* _Aim of the task_
Please show every line from the entries that carries the word "Reguler".

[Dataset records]
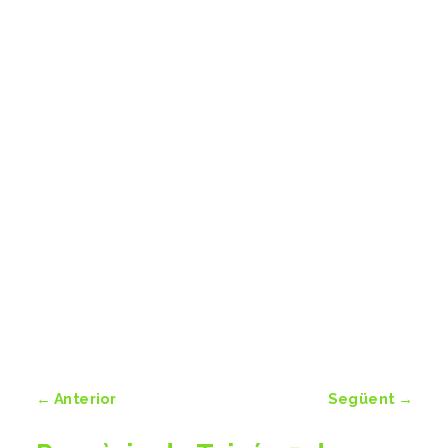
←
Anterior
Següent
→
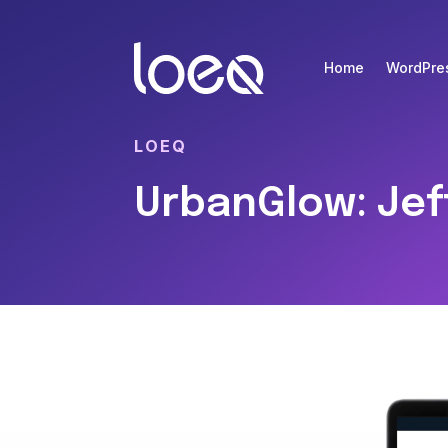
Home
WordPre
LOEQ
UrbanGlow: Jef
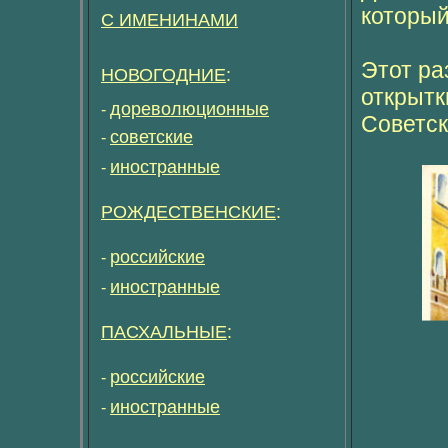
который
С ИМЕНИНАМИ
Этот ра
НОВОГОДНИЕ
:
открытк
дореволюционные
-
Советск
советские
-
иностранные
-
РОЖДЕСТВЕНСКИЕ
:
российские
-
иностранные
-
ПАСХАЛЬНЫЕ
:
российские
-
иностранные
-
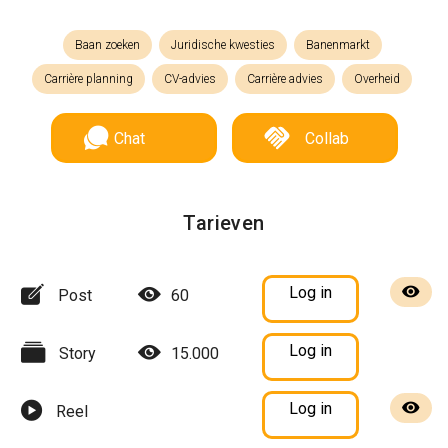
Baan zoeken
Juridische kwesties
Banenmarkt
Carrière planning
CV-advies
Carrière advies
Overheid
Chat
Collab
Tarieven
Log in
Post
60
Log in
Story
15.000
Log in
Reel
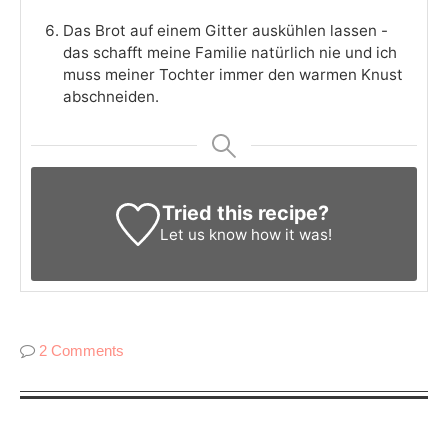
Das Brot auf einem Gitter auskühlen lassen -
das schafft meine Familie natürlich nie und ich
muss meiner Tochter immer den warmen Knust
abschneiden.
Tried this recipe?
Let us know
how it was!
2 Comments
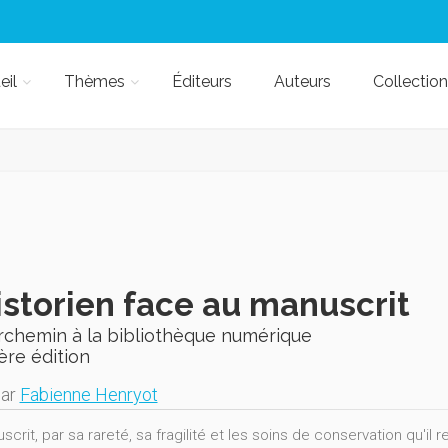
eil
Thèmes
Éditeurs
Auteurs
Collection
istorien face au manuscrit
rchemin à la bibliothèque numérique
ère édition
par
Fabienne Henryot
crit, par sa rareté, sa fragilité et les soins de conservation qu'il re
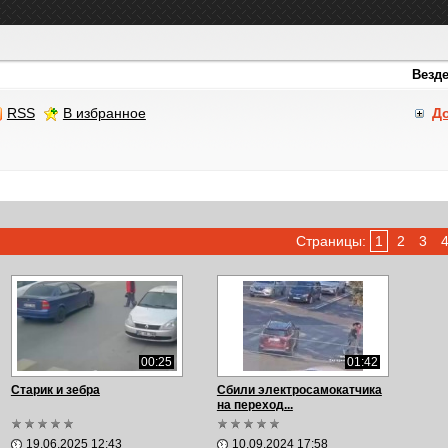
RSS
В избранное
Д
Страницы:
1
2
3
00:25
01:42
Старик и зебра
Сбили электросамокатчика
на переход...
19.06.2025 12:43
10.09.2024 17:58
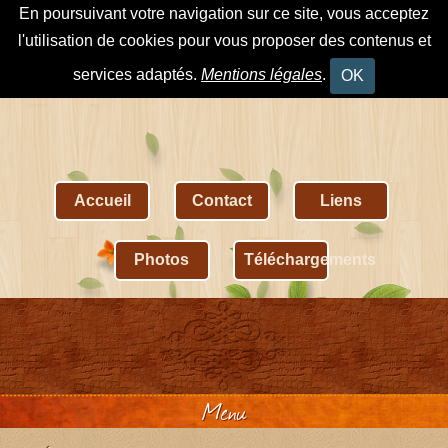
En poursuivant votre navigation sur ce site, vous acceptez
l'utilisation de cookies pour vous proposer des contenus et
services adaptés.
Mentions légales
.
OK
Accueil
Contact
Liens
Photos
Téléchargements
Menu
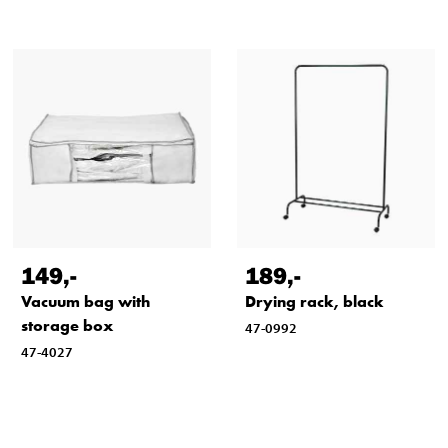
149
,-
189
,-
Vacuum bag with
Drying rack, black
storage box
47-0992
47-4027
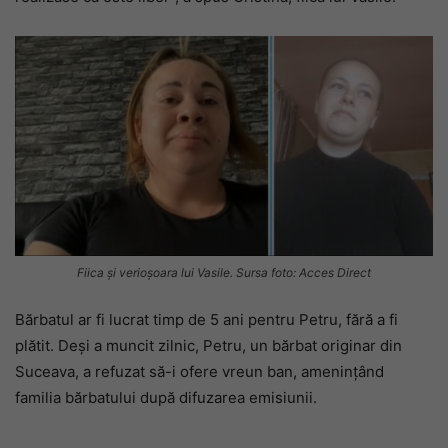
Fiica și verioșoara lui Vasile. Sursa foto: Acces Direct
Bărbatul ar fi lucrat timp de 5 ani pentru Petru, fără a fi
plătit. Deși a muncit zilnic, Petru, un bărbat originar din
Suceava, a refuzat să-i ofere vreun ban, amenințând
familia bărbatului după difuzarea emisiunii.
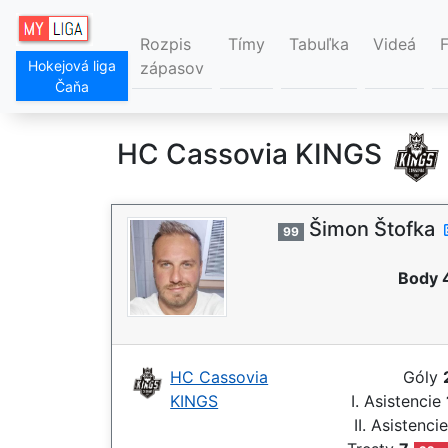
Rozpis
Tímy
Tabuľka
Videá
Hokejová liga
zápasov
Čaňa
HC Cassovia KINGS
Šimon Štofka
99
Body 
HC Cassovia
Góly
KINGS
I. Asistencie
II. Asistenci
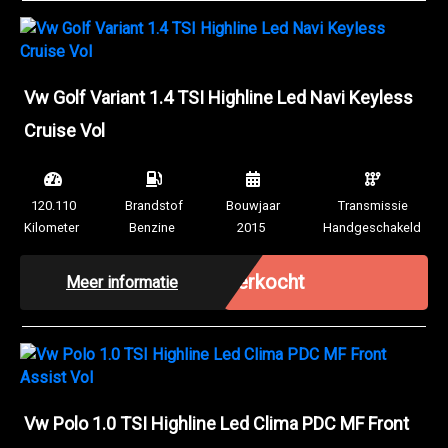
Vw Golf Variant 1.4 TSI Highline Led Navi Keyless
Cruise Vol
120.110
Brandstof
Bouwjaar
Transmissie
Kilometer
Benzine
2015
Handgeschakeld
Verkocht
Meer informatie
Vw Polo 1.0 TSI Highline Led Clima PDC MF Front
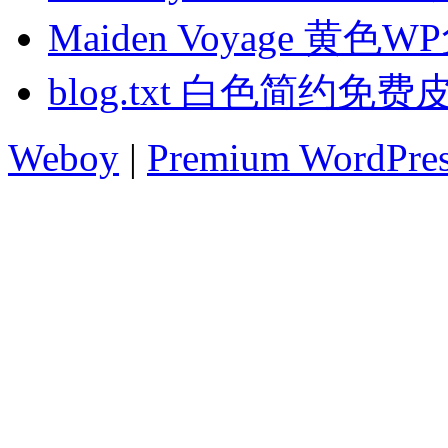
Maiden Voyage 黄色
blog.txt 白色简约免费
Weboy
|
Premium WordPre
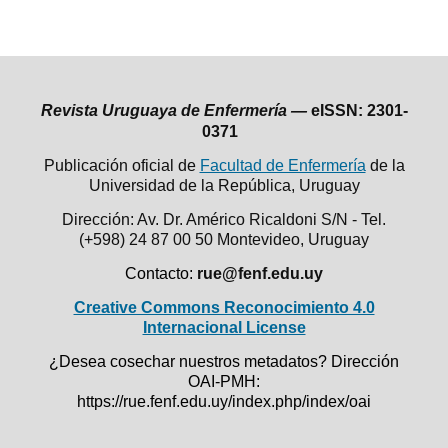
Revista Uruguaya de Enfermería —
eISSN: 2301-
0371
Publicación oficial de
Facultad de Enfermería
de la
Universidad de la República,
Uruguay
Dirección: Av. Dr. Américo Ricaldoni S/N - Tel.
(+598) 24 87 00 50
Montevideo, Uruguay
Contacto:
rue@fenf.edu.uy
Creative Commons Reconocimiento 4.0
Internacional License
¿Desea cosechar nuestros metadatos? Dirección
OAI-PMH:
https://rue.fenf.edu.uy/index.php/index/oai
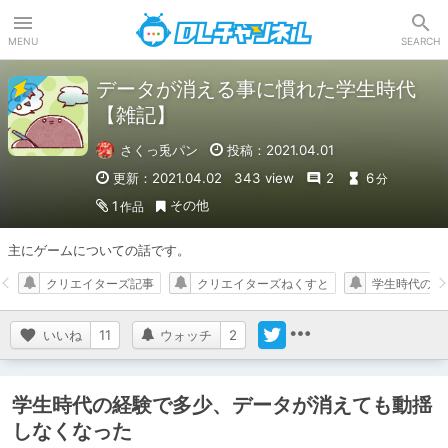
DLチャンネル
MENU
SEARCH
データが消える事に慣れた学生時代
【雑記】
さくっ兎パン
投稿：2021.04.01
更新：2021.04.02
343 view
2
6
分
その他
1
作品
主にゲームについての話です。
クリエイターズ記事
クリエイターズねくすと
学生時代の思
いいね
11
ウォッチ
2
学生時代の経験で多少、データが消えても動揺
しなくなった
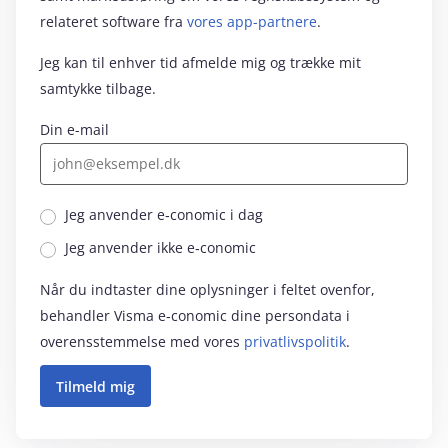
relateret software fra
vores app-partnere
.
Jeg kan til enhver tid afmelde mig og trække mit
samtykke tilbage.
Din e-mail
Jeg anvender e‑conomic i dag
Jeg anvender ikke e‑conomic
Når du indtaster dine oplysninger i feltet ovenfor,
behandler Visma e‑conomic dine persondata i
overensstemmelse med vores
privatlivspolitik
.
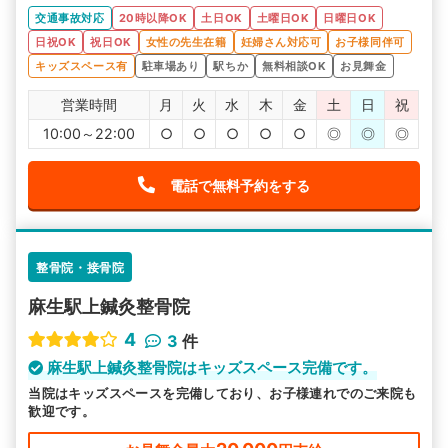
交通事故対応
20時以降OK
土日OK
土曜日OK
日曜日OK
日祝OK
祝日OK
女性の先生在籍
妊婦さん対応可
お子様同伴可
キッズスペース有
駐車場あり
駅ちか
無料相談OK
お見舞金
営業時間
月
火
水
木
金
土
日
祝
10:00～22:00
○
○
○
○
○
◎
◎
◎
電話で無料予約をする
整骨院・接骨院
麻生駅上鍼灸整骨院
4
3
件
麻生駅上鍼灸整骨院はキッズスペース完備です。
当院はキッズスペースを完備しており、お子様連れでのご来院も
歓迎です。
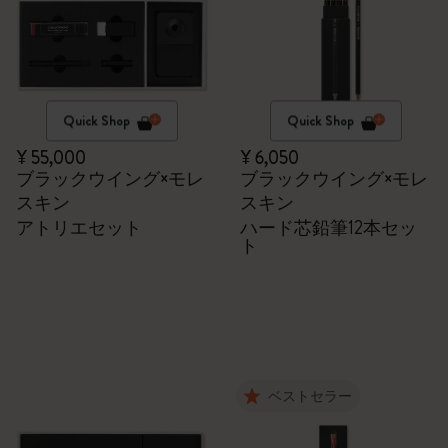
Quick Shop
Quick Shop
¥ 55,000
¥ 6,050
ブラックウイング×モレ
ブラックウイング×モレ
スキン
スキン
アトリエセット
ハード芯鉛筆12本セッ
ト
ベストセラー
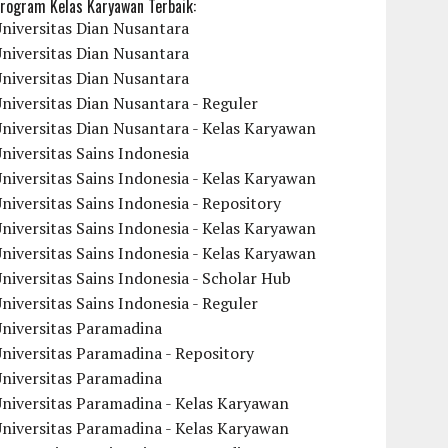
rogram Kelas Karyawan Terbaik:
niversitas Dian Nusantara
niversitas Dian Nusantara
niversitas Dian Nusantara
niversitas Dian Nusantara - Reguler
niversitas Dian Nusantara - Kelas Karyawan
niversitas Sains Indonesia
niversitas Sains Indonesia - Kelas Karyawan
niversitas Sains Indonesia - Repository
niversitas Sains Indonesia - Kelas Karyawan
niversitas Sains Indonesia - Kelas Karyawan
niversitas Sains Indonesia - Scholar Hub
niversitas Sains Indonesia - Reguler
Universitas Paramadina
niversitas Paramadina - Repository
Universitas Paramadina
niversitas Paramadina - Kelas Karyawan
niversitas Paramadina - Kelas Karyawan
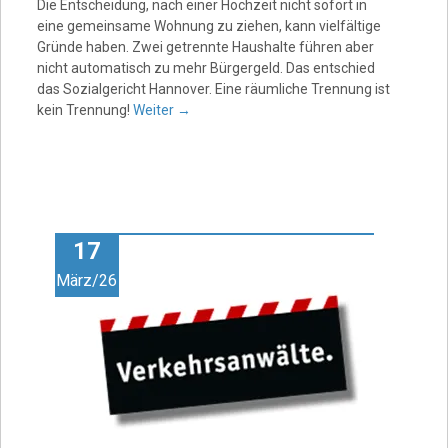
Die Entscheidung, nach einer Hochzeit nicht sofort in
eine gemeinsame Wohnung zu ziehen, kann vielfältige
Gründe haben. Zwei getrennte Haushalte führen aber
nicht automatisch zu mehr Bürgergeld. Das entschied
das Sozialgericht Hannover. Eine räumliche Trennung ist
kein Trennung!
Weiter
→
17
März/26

* _Response below_
niversitas Dian Nusantara - Reguler
niversitas Sains Indonesia - Reguler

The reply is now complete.